Dichiara Tristan Séguéla, regista di Un uomo felice, film presentato in anteprima al Festival de l’Alpe-d’Huez dedicato esclusivamente alla commedia: «Gli sceneggiatori Guy Laurent e Isabelle Lazard si sono ispirati per questo film alla storia di un loro amico, che ha iniziato la transizione di genere all’età di cinquant’anni e ha fatto di tutto per preservare il suo matrimonio. So che si tratta di un argomento sensibile, ma la commedia resta uno strumento meraviglioso per affrontare temi caldi come questo, nella speranza di dimostrare che in realtà non dovrebbero esserlo. Fin dall’inizio del film, Jean riceve questa notizia sconcertante: come reagirà? Questa è la domanda che Un uomo felice si pone di continuo, e, al di là delle apparenze, è Jean che dovrà mettersi in discussione, non Edith. Ed è ovviamente sempre di lui che ridiamo, mai con lui». La domanda che si pone Jean, sindaco conservatore di una piccola città francese alle prese con la campagna elettorale per il suo terzo mandato, è che cosa fare del matrimonio quarantennale con Edith, che gli ha appena annunciato di essere sempre stata nel profondo un uomo e di voler iniziare un percorso di transizione.

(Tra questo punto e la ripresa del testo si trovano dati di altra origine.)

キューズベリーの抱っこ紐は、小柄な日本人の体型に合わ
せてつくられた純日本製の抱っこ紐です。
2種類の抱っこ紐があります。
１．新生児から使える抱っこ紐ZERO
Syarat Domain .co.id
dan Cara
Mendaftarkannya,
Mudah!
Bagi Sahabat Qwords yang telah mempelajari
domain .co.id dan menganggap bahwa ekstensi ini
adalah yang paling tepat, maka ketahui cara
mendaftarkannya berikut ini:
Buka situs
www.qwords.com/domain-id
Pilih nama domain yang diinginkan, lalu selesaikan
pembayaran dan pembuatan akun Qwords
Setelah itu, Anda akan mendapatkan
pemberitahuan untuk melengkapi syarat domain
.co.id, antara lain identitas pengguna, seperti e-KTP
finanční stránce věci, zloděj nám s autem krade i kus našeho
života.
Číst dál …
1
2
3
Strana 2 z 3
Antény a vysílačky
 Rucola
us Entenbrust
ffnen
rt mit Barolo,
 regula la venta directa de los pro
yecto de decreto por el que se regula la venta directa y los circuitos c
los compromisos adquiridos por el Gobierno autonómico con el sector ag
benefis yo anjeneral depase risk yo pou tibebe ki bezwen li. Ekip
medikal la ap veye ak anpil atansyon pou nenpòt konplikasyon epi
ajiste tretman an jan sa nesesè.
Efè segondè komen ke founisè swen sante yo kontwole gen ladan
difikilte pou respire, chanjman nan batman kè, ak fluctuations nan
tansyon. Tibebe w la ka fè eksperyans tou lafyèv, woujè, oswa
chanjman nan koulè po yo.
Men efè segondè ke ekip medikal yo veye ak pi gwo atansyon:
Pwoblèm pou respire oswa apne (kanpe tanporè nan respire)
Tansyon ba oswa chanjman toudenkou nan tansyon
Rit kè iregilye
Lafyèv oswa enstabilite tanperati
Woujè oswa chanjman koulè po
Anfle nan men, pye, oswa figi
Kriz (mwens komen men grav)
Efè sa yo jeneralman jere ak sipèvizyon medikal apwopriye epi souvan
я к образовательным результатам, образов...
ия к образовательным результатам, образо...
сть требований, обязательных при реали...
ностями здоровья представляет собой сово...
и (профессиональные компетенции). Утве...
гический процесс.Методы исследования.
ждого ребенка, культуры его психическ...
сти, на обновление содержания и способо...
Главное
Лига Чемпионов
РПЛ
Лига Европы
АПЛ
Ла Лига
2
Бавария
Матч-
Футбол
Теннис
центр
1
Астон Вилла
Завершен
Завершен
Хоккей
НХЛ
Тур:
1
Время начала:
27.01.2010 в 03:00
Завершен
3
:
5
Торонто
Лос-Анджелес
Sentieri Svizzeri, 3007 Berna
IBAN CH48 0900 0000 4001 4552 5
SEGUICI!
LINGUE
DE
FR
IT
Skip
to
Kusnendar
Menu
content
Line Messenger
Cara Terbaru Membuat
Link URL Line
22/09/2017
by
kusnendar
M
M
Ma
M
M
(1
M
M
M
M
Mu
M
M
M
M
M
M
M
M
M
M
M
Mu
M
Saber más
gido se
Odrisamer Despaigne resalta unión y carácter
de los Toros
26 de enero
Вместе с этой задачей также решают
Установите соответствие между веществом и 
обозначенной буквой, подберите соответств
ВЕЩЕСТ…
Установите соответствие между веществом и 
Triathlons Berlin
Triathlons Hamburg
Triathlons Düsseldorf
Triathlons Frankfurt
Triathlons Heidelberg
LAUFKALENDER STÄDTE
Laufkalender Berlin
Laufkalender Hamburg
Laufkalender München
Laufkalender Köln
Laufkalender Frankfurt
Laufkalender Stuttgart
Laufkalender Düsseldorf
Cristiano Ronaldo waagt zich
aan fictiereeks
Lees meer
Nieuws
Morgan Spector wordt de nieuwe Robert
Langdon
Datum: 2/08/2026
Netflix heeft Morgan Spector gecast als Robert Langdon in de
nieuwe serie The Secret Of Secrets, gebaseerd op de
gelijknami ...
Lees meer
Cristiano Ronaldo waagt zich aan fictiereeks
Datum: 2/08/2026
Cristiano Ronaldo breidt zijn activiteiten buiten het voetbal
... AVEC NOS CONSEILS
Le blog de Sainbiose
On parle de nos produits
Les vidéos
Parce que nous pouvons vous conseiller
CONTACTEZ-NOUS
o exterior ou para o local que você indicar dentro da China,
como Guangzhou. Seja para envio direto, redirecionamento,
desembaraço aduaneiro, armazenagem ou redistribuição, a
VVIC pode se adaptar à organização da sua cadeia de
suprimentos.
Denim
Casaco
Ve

Nonostante le dichiarazioni (ingenue o furbe?) del regista e la bravura già nota degli attori protagonisti Fabrice Luchini (Jean) e Catherine Frot (Edith), nulla in questo film, comprese le loro interpretazioni, sfugge a una dimensione macchiettistica deprimente. Deprimente nel senso letterale che deprime, appiattisce qualunque possibilità che personaggi e storia ambiscano alla terza dimensione della complessità di una storia come quella che gli autori pretendono di raccontare. Deprimente perché i tentativi di far ridere sono tutti fatti a partire da stereotipi tra i più beceri che gli autori dichiarano di voler mettere alla berlina, nei quali però restano intrappolati peer mancanza di coraggio (di andare a fondo, magari disturbando la coscienza dello spettatore medio) e per mancanza di conoscenze (di cosa sia veramente una transizione di genere): una prova fra tutte è che, come sostiene il regista, si dovrebbe ridere solo di Jean come se non avesse il diritto anche lui, al di là dei suoi pregiudizi, a un tempo per capire.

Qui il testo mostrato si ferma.